Netflix's New Thriller Is Worth It for Its Stars Alone
Briefly

Netflix's New Thriller Is Worth It for Its Stars Alone
""It's boring! No wonder you're stuck!" he says. Aggie tries to defend her idea: "It's two people with radically opposed worldviews, deeply polarized convictions, who still manage to have real affection-" Nile, played by Rhys as a magnetically rude man, mimics putting on a mask and breathing into it: "It's a snooze! No one wants hope! You know that! People want gossip and carnage!""
"Aggie, a prize-winning writer with a Bushwick-dwelling artist ex-wife and bylines in the Atlantic and the New Yorker, is Ginsburg. Nile, a rapacious developer and a capitalist prone to declarations like "Selfish gets shit done" and "Humans have eyes in the front and sharp teeth ... we are predators," is Scalia. They may seem like opposites, but just as Ginsburg and Scalia were both creatures of the privilege the Supreme Court conveys"

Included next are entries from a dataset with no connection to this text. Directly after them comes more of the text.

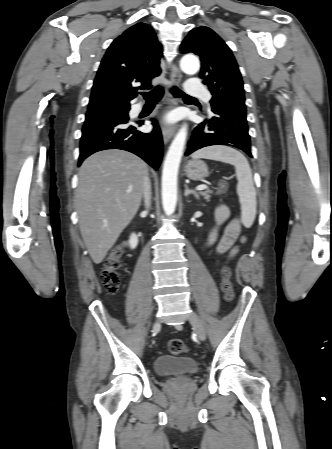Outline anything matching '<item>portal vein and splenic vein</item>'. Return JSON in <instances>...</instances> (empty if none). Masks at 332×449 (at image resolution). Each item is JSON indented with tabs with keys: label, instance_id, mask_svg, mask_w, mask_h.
<instances>
[{
	"label": "portal vein and splenic vein",
	"instance_id": "portal-vein-and-splenic-vein-1",
	"mask_svg": "<svg viewBox=\"0 0 332 449\" xmlns=\"http://www.w3.org/2000/svg\"><path fill=\"white\" fill-rule=\"evenodd\" d=\"M206 188H207V186H206V185H204V184H202V185H199V186H197V187H196V189H197V190H199V191H200V190H204V189H206ZM127 192H128V193H130L131 191H130V190H128Z\"/></svg>",
	"mask_w": 332,
	"mask_h": 449
}]
</instances>
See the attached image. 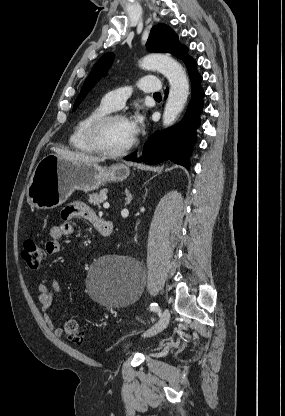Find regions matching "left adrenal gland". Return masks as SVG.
I'll return each instance as SVG.
<instances>
[{
  "label": "left adrenal gland",
  "mask_w": 285,
  "mask_h": 416,
  "mask_svg": "<svg viewBox=\"0 0 285 416\" xmlns=\"http://www.w3.org/2000/svg\"><path fill=\"white\" fill-rule=\"evenodd\" d=\"M125 196H126V198H125V206H127V204H130V202H131V200L133 198V196H131L130 192H128L127 188L125 190Z\"/></svg>",
  "instance_id": "obj_1"
}]
</instances>
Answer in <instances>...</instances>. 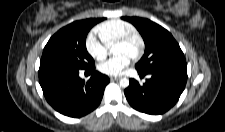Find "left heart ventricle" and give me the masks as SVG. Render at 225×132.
<instances>
[{
	"mask_svg": "<svg viewBox=\"0 0 225 132\" xmlns=\"http://www.w3.org/2000/svg\"><path fill=\"white\" fill-rule=\"evenodd\" d=\"M137 49L138 44L136 42H133L128 45L117 44L114 46L113 51L115 55L128 54L132 57V55L137 51Z\"/></svg>",
	"mask_w": 225,
	"mask_h": 132,
	"instance_id": "obj_1",
	"label": "left heart ventricle"
}]
</instances>
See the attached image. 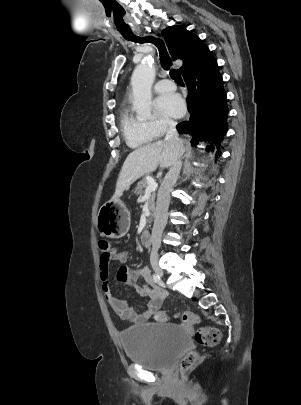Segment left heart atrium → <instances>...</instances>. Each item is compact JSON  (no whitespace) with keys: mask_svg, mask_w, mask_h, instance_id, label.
Returning a JSON list of instances; mask_svg holds the SVG:
<instances>
[{"mask_svg":"<svg viewBox=\"0 0 301 405\" xmlns=\"http://www.w3.org/2000/svg\"><path fill=\"white\" fill-rule=\"evenodd\" d=\"M156 108L163 114L172 118H179L185 113V104L180 95L167 93L158 96L155 100Z\"/></svg>","mask_w":301,"mask_h":405,"instance_id":"1","label":"left heart atrium"}]
</instances>
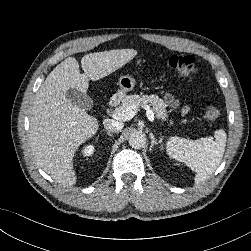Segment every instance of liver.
I'll return each mask as SVG.
<instances>
[{"mask_svg":"<svg viewBox=\"0 0 251 251\" xmlns=\"http://www.w3.org/2000/svg\"><path fill=\"white\" fill-rule=\"evenodd\" d=\"M136 55L134 49L86 54L81 59L83 74L78 61L68 57L39 88L31 108L29 142L37 164L58 183L76 184L74 155L99 127L96 118L66 98V92L73 88L87 94L89 80L108 76Z\"/></svg>","mask_w":251,"mask_h":251,"instance_id":"obj_1","label":"liver"}]
</instances>
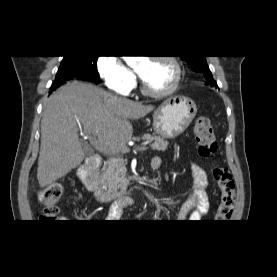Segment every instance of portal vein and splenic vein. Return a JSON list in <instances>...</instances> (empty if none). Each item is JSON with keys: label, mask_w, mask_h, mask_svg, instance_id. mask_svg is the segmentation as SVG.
I'll return each instance as SVG.
<instances>
[{"label": "portal vein and splenic vein", "mask_w": 277, "mask_h": 277, "mask_svg": "<svg viewBox=\"0 0 277 277\" xmlns=\"http://www.w3.org/2000/svg\"><path fill=\"white\" fill-rule=\"evenodd\" d=\"M86 135L89 137V140H90L91 145H92L95 149H97L98 151L104 152V153H106V154L112 152V151H110L109 149H107L106 147H104L102 144H100V142H99L98 140H96V138L93 137L91 134L86 133ZM147 148H148V147H147L146 144H145L144 146L138 147L136 150H137V151H145V150H147Z\"/></svg>", "instance_id": "1"}]
</instances>
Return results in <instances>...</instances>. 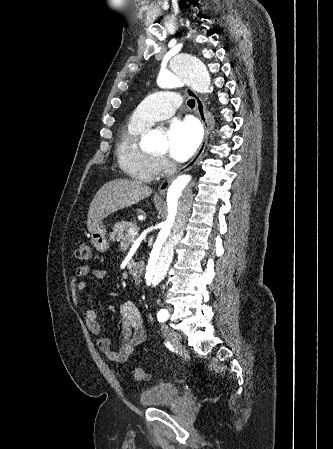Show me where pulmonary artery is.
<instances>
[{"instance_id":"pulmonary-artery-1","label":"pulmonary artery","mask_w":333,"mask_h":449,"mask_svg":"<svg viewBox=\"0 0 333 449\" xmlns=\"http://www.w3.org/2000/svg\"><path fill=\"white\" fill-rule=\"evenodd\" d=\"M180 104L181 98L178 93L172 91L156 92L138 105L133 118L149 127L156 121L170 117Z\"/></svg>"}]
</instances>
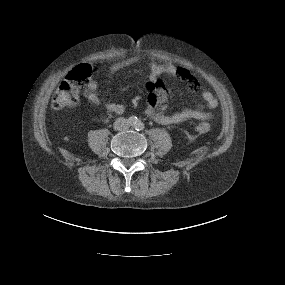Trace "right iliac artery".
<instances>
[{"label": "right iliac artery", "instance_id": "82829eb1", "mask_svg": "<svg viewBox=\"0 0 285 285\" xmlns=\"http://www.w3.org/2000/svg\"><path fill=\"white\" fill-rule=\"evenodd\" d=\"M129 123L132 124V125H135L136 124V118L135 117H131L129 119Z\"/></svg>", "mask_w": 285, "mask_h": 285}]
</instances>
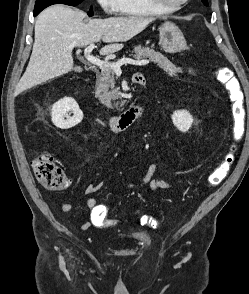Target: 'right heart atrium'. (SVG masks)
<instances>
[{"label":"right heart atrium","mask_w":249,"mask_h":294,"mask_svg":"<svg viewBox=\"0 0 249 294\" xmlns=\"http://www.w3.org/2000/svg\"><path fill=\"white\" fill-rule=\"evenodd\" d=\"M102 9L109 14L118 12V0H97Z\"/></svg>","instance_id":"obj_1"}]
</instances>
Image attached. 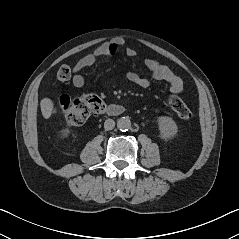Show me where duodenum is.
<instances>
[{"mask_svg": "<svg viewBox=\"0 0 239 239\" xmlns=\"http://www.w3.org/2000/svg\"><path fill=\"white\" fill-rule=\"evenodd\" d=\"M104 111L110 115H118L123 113L124 108L120 105L112 104V105L105 106Z\"/></svg>", "mask_w": 239, "mask_h": 239, "instance_id": "duodenum-1", "label": "duodenum"}]
</instances>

Agatha Gibbs has a contract to write a book about the friendship between Ruth Bader Ginsburg and Antonin Scalia but is stalled on the project. Her only child died in a car accident four years earlier, and she and her wife divorced in the aftermath. A wealthy neighbor, Nile Jarvis, openly criticizes her project as dull and urges sensationalism. Aggie and Nile develop an unexpected, intense rapport that echoes the Ginsburg-Scalia dynamic. Both characters share New York privilege and an obsession with prestige despite holding opposing worldviews, revealing complex similarities beneath apparent differences.